[The Black Douglas by S. R. Crockett]@TWC D-Link bookThe Black Douglas CHAPTER XXIX 2/7
On the green braes of Crichton, therefore, in due time the young Douglases arrived with their sparse train of thirty riders.
Sir William Crichton had ridden out to meet them across the innumerable little valleys which lie around Temple and Borthwick to the brow of that great heathy tableland which runs back from the Moorfoots clear to the Solway. With him were only the Marshal de Retz and his niece, the Lady Sybilla. Not a single squire or man-at-arms accompanied these three, for, as the Chancellor well judged, there was no way more likely effectually to lull the suspicions of a gallant man like the Douglas than to forestall him in generous confidence. The three sat their horses and looked to the south for their guests at that delightsome hour of the summer gloaming when the last bees are reluctantly disengaging themselves from the dewy heather bells and the circling beetles begin their booming curfew. "There they come!" cried de Retz, suddenly, pointing to a few specks of light which danced and dimpled between them and the low horizon of the south, against which, like a spacious armada, leaned a drift of primrose sunset clouds. "There they come--I see them also!" said the Lady Sybilla, and suddenly sighed heavily and without cause. "Where, and how many ?" cried the Chancellor, in a shrill pipe usually associated with the physically deformed, but which from him meant no more than anxious discomposure. The marshal pointed with the steady hand of the practised commander to the spot at which his keen eye had detected the cavalcade. "Yonder," he said, "where the pine tree stands up against the sky." "And how many? I cannot see them, my eyesight fails.
I bid you tell me how many," gasped the Chancellor. The ambassador looked long. "There are, as I think, no more than twenty or thirty riders." Instantly the Chancellor turned and held out his hand. "We have him," he muttered, withdrawing it again as soon as he saw that the ambassador did not take it, being occupied gazing under his palm at the approaching train of riders. The Lady Sybilla sat silent and watched the company which rode towards them--with what thoughts in her heart, who shall venture to guess?

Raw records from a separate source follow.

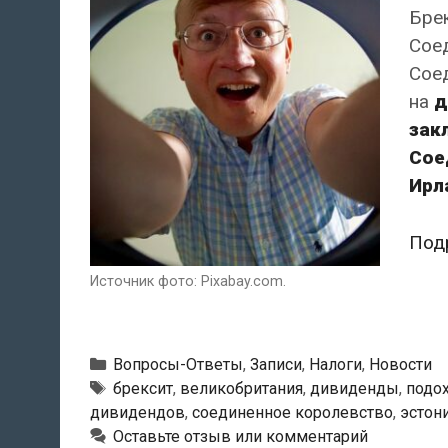
Бре
Сое
Соед
на
д
зак
Сое
Ирл
Под
Источник фото: Pixabay.com.
Рубрики
Вопросы-Ответы
,
Записи
,
Налоги
,
Новости
Метки
брексит
,
великобритания
,
дивиденды
,
подо
дивидендов
,
соединенное королевство
,
эстон
Оставьте отзыв или комментарий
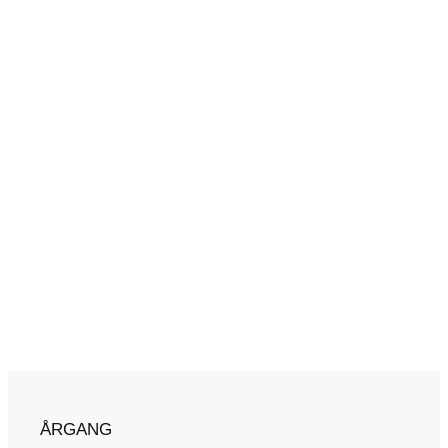
ÅRGANG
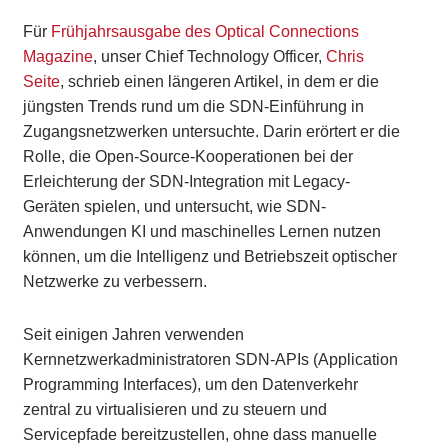
Für
Frühjahrsausgabe des Optical Connections
Magazine
, unser Chief Technology Officer,
Chris
Seite
, schrieb einen längeren Artikel, in dem er die
jüngsten Trends rund um die SDN-Einführung in
Zugangsnetzwerken untersuchte. Darin erörtert er die
Rolle, die Open-Source-Kooperationen bei der
Erleichterung der SDN-Integration mit Legacy-
Geräten spielen, und untersucht, wie SDN-
Anwendungen KI und maschinelles Lernen nutzen
können, um die Intelligenz und Betriebszeit optischer
Netzwerke zu verbessern.
Seit einigen Jahren verwenden
Kernnetzwerkadministratoren SDN-APIs (Application
Programming Interfaces), um den Datenverkehr
zentral zu virtualisieren und zu steuern und
Servicepfade bereitzustellen, ohne dass manuelle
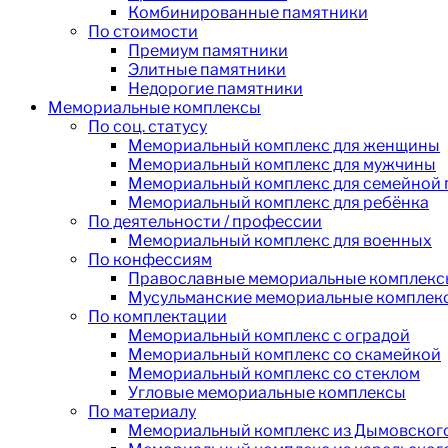
Комбинированные памятники
По стоимости
Премиум памятники
Элитные памятники
Недорогие памятники
Мемориальные комплексы
По соц. статусу
Мемориальный комплекс для женщины
Мемориальный комплекс для мужчины
Мемориальный комплекс для семейной
Мемориальный комплекс для ребёнка
По деятельности / профессии
Мемориальный комплекс для военных
По конфессиям
Православные мемориальные комплекс
Мусульманские мемориальные комплек
По комплектации
Мемориальный комплекс с оградой
Мемориальный комплекс со скамейкой
Мемориальный комплекс со стеклом
Угловые мемориальные комплексы
По материалу
Мемориальный комплекс из Дымовского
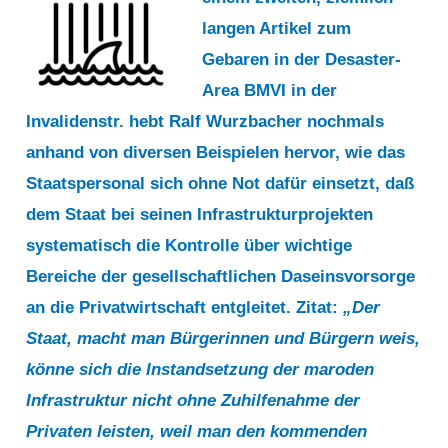
langen Artikel zum
Gebaren in der Desaster-
Area BMVI in der
Invalidenstr. hebt Ralf Wurzbacher nochmals
anhand von diversen Beispielen hervor, wie das
Staatspersonal sich ohne Not dafür einsetzt, daß
dem Staat bei seinen Infrastrukturprojekten
systematisch die Kontrolle über wichtige
Bereiche der gesellschaftlichen Daseinsvorsorge
an die Privatwirtschaft entgleitet. Zitat:
„Der
Staat, macht man Bürgerinnen und Bürgern weis,
könne sich die Instandsetzung der maroden
Infrastruktur nicht ohne Zuhilfenahme der
Privaten leisten, weil man den kommenden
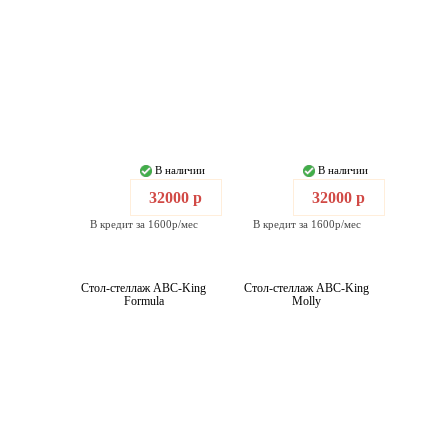
В наличии
В наличии
32000 р
32000 р
В кредит за 1600р/мес
В кредит за 1600р/мес
Стол-стеллаж ABC-King
Стол-стеллаж ABC-King
Formula
Molly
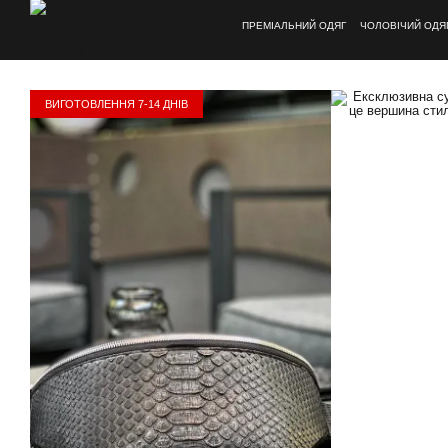
Перейти до основного контенту
ПРЕМІАЛЬНИЙ ОДЯГ
ЧОЛОВІЧИЙ ОДЯ
ВИГОТОВЛЕННЯ 7-14 ДНІВ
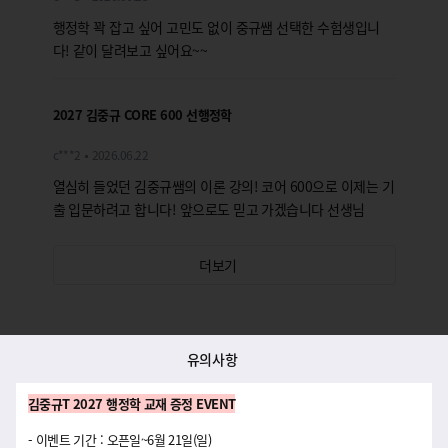
행정학 꽉 잡고 싶어 고민도 없이 중규쌤 선택한 수험생입니
다! 같이 달려보고 싶어요~~
2027 김중규 CORE 600 선행정학
c***2
2026.06.22
열심히 들었던 김중규쌤의 이론 강의! 코어 600으로 이제는 기
출 입문하려고 합니다! 앞으로도 믿고 가겠습니다 선생님
더보기
유의사항
김중규T 2027 행정학 교재 증정 EVENT
- 이벤트 기간 : 오픈일~6월 21일(일)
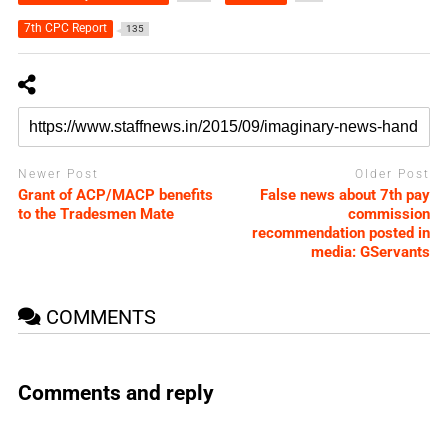
7th CPC Report
135
Newer Post
Older Post
Grant of ACP/MACP benefits
False news about 7th pay
to the Tradesmen Mate
commission
recommendation posted in
media: GServants
COMMENTS
Comments and reply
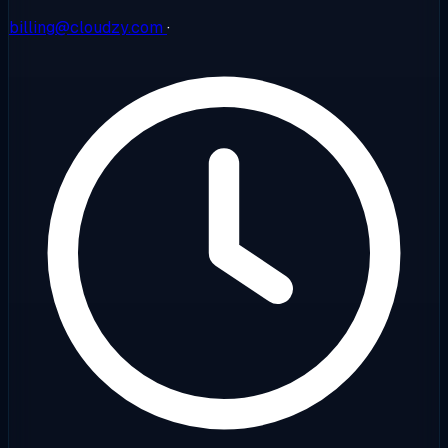
billing@cloudzy.com
·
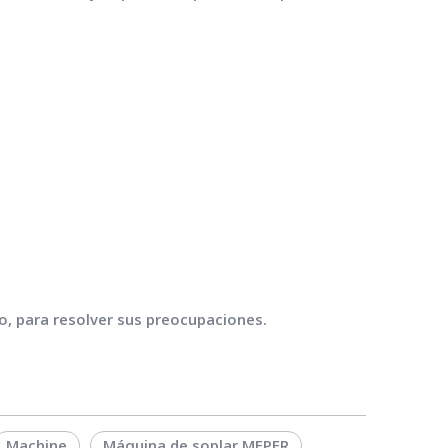
, para resolver sus preocupaciones.
Machine
Máquina de soplar MEPER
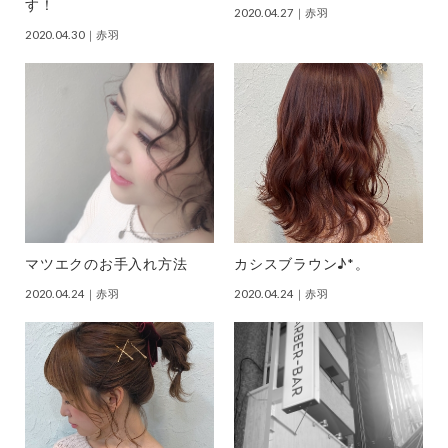
す！
2020.04.27
｜赤羽
2020.04.30
｜赤羽
マツエクのお手入れ方法
カシスブラウン♪*。
2020.04.24
｜赤羽
2020.04.24
｜赤羽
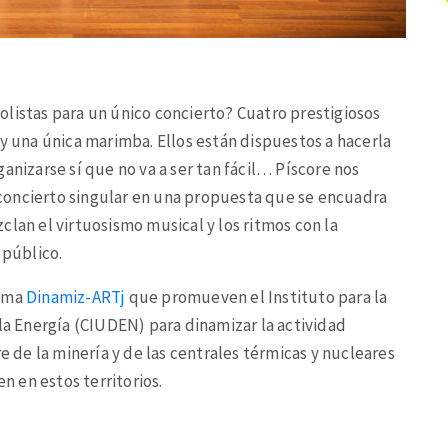
listas para un único concierto? Cuatro prestigiosos
 y una única marimba. Ellos están dispuestos a hacerla
anizarse sí que no va a ser tan fácil… Píscore nos
concierto singular en una propuesta que se encuadra
clan el virtuosismo musical y los ritmos con la
 público.
rama
Dinamiz-ARTj
que promueven el Instituto para la
 la Energía (CIUDEN) para dinamizar la actividad
re de la minería y de las centrales térmicas y nucleares
en en estos territorios.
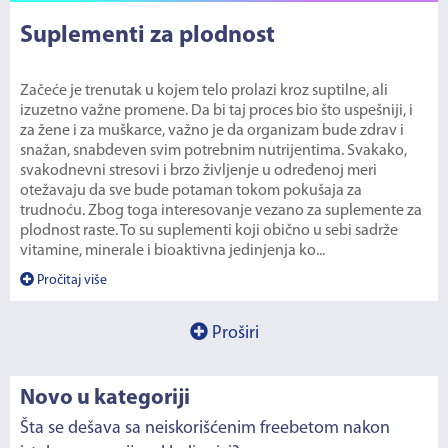
Suplementi za plodnost
Začeće je trenutak u kojem telo prolazi kroz suptilne, ali
izuzetno važne promene. Da bi taj proces bio što uspešniji, i
za žene i za muškarce, važno je da organizam bude zdrav i
snažan, snabdeven svim potrebnim nutrijentima. Svakako,
svakodnevni stresovi i brzo življenje u određenoj meri
otežavaju da sve bude potaman tokom pokušaja za
trudnoću. Zbog toga interesovanje vezano za suplemente za
plodnost raste. To su suplementi koji obično u sebi sadrže
vitamine, minerale i bioaktivna jedinjenja ko...
Pročitaj više
Proširi
Novo u kategoriji
Šta se dešava sa neiskorišćenim freebetom nakon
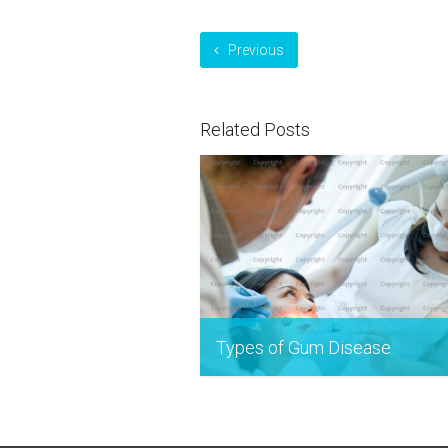
Previous
Related Posts
Types of Gum Disease
25 Σεπτεμβρίου 2014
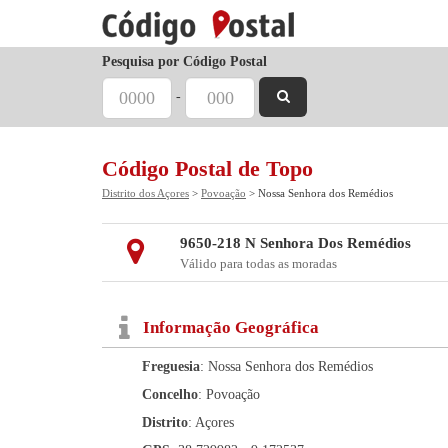
Pesquisa por Código Postal
-
Código Postal de Topo
Distrito dos Açores
>
Povoação
> Nossa Senhora dos Remédios
9650-218 N Senhora Dos Remédios
Válido para todas as moradas
Informação Geográfica
Freguesia
: Nossa Senhora dos Remédios
Concelho
: Povoação
Distrito
: Açores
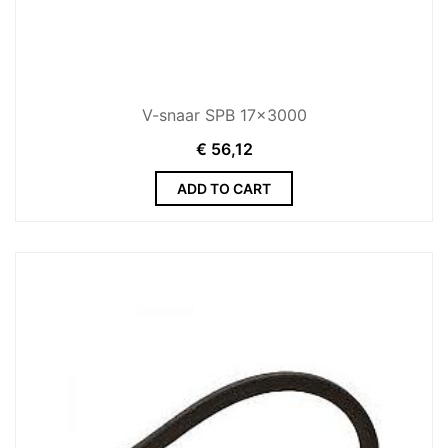
V-snaar SPB 17x3000
€
56,12
ADD TO CART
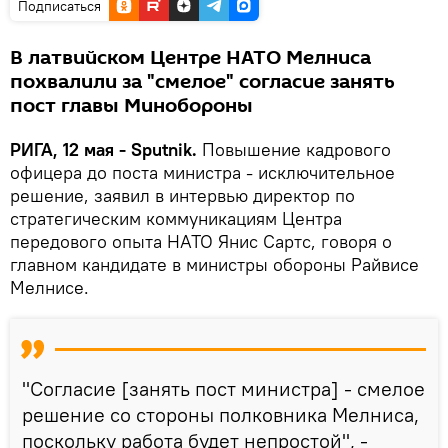
Подписаться
В латвийском Центре НАТО Мелниса
похвалили за "смелое" согласие занять
пост главы Минобороны
РИГА, 12 мая - Sputnik.
Повышение кадрового
офицера до поста министра - исключительное
решение, заявил в интервью директор по
стратегическим коммуникациям Центра
передового опыта НАТО Янис Сартс, говоря о
главном кандидате в министры обороны Райвисе
Мелнисе.
"Согласие [занять пост министра] - смелое
решение со стороны полковника Мелниса,
поскольку работа будет непростой", -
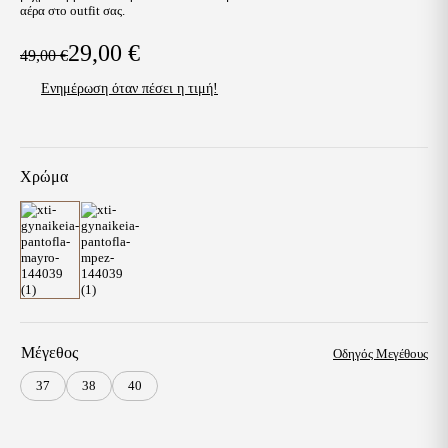
αέρα στο outfit σας.
29,00
€
49,00
€
Original
Η
Ενημέρωση όταν πέσει η τιμή!
price
τρέχουσα
was:
τιμή
49,00 €.
είναι:
Χρώμα
29,00 €.
Μέγεθος
Οδηγός Μεγέθους
37
38
40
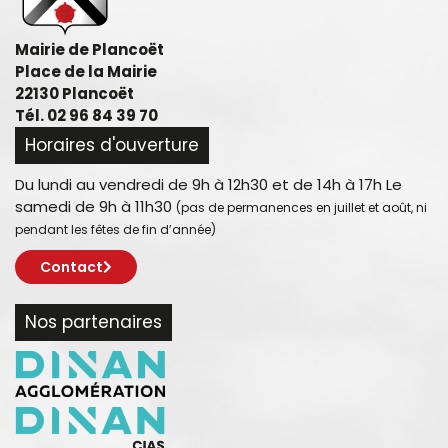
Mairie de Plancoët
Place de la Mairie
22130 Plancoët
Tél. 02 96 84 39 70
Horaires d'ouverture
Du lundi au vendredi de 9h à 12h30 et de 14h à 17h Le
samedi de 9h à 11h30
(pas de permanences en juillet et août, ni
pendant les fêtes de fin d’année)
Contact
Nos partenaires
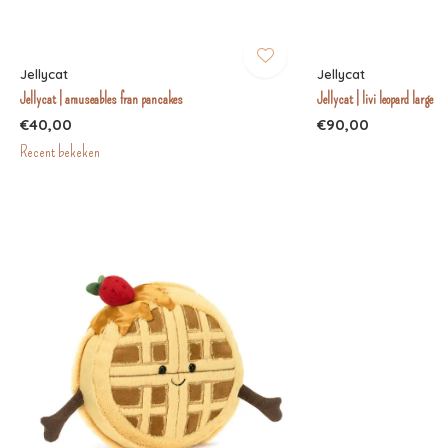
Jellycat
Jellycat
Jellycat | amuseables fran pancakes
Jellycat | livi leopard large
€40,00
€90,00
Recent bekeken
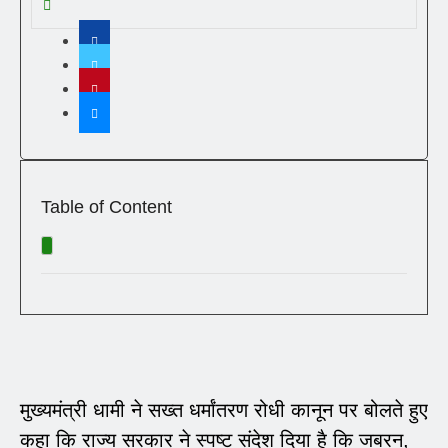
Table of Content
मुख्यमंत्री धामी ने सख्त धर्मांतरण रोधी कानून पर बोलते हुए
कहा कि राज्य सरकार ने स्पष्ट संदेश दिया है कि जबरन,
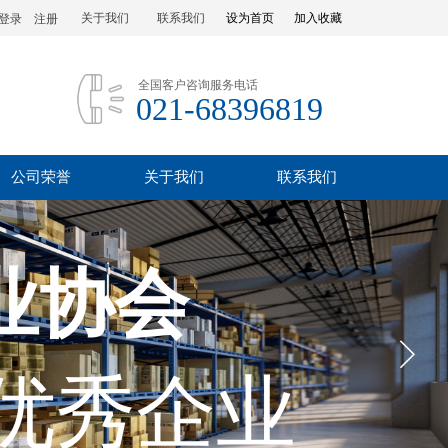
关于我们
联系我们
设为首页
加入收藏
登录
|
注册
全国客户咨询服务电话
021-68396819
公司荣誉
关于我们
联系我们
业协会
优秀企业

She kept her head studiously averted from the Marshal de Retz, and once when he touched her arm to call attention to something, she shuddered and moved a little nearer to the Chancellor.
Nevertheless, she obeyed her companion implicitly and without question when he bade her ride forward with them to receive the Chancellor's guests. Crichton took it on himself to rally the girl on her silence. "Of what may you be thinking so seriously ?" he said. "Of thirty pieces of silver," she replied instantly. And at these words the marshal turned upon the girl a regard so black and relentless that the Chancellor, happening to encounter it, shrank back abashed, even as some devilkin caught in a fault might shrink from the angry eyes of the Master of Evil. But the Lady Sybilla looked calmly at her kinsman. "Of what do you complain ?" he asked her. "I complain of nothing," she made him answer.
"I am that which I am, and I am that which you have made me, my Lord of Retz.